**WHAT IS REQUIRED**
From the records below, copy every line that contains the word "will".

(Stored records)
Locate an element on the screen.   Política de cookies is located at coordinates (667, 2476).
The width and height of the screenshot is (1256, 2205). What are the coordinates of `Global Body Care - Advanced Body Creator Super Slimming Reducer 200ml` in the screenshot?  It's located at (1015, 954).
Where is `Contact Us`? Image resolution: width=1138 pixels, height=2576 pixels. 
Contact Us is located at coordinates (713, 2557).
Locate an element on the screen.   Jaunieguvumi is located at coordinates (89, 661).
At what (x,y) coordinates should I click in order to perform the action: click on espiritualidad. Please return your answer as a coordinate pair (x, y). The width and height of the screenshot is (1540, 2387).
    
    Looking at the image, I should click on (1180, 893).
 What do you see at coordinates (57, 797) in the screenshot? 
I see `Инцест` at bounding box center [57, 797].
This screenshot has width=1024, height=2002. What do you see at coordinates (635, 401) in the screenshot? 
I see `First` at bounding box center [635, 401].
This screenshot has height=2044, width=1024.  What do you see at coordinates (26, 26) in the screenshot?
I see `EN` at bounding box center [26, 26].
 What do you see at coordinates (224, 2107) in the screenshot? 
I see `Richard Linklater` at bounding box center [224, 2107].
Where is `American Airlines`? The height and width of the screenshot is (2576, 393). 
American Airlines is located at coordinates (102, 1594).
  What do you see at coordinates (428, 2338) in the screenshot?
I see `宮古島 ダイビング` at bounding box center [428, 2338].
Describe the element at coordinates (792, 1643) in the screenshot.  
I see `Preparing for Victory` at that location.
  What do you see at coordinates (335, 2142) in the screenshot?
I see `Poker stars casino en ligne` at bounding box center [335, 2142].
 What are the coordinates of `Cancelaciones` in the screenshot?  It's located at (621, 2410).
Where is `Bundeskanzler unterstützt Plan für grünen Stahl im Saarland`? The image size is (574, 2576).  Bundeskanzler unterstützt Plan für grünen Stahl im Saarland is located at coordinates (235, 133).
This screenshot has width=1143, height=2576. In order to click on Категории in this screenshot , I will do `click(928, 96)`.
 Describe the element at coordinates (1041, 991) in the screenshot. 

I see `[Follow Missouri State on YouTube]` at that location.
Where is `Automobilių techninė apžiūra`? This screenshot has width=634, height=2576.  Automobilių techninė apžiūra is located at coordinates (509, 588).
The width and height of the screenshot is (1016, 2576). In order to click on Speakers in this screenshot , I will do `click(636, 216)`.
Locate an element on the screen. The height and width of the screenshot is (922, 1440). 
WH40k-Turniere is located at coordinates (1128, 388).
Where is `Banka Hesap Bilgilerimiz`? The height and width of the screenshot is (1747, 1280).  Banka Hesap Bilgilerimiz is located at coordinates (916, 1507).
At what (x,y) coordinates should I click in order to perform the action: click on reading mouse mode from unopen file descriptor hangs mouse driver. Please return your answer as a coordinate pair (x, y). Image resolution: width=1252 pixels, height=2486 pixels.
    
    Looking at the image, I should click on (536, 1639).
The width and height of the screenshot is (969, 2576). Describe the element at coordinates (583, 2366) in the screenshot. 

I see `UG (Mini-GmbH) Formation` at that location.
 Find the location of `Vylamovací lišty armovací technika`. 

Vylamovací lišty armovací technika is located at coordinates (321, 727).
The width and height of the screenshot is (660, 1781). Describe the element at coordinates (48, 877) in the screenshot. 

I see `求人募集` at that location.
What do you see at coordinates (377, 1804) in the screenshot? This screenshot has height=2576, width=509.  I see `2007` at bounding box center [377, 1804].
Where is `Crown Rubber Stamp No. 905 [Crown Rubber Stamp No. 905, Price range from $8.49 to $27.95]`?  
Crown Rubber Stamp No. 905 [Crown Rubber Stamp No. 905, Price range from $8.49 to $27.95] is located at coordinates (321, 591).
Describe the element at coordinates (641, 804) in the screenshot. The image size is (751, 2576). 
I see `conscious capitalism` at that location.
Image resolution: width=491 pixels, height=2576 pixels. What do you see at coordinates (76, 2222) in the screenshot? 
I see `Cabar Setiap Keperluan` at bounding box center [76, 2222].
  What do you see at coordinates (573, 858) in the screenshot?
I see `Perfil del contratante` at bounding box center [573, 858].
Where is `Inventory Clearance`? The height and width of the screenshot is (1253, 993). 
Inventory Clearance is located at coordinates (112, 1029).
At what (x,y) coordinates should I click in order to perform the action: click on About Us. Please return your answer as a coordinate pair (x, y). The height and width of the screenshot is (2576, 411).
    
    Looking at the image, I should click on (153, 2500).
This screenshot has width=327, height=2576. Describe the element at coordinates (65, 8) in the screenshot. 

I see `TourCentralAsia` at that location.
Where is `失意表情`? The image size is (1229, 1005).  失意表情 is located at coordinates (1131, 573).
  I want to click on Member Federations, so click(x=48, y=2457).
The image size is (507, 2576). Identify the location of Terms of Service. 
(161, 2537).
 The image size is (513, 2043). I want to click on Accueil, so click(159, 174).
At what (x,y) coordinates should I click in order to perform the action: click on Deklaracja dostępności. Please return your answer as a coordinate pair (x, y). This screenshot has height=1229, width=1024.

**RESPONSE TO THIS EXERCISE**
This screenshot has width=1143, height=2576. In order to click on Категории in this screenshot , I will do `click(928, 96)`.
The width and height of the screenshot is (1016, 2576). In order to click on Speakers in this screenshot , I will do `click(636, 216)`.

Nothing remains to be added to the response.